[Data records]
╔══

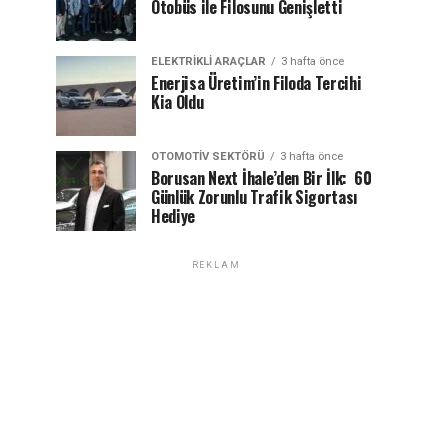
Otobüs ile Filosunu Genişletti
ELEKTRIKLI ARAÇLAR
3 hafta önce
Enerjisa Üretim’in Filoda Tercihi
Kia Oldu
OTOMOTIV SEKTÖRÜ
3 hafta önce
Borusan Next İhale’den Bir İlk: 60
Günlük Zorunlu Trafik Sigortası
Hediye
REKLAM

╚══

— GOAL OF THE EXERCISE —
Output every entry above exactly as written, but omit the pictures.

— PROBLEM SOLUTION —
Otobüs ile Filosunu Genişletti
ELEKTRIKLI ARAÇLAR
3 hafta önce
Enerjisa Üretim’in Filoda Tercihi
Kia Oldu
OTOMOTIV SEKTÖRÜ
3 hafta önce
Borusan Next İhale’den Bir İlk: 60
Günlük Zorunlu Trafik Sigortası
Hediye
REKLAM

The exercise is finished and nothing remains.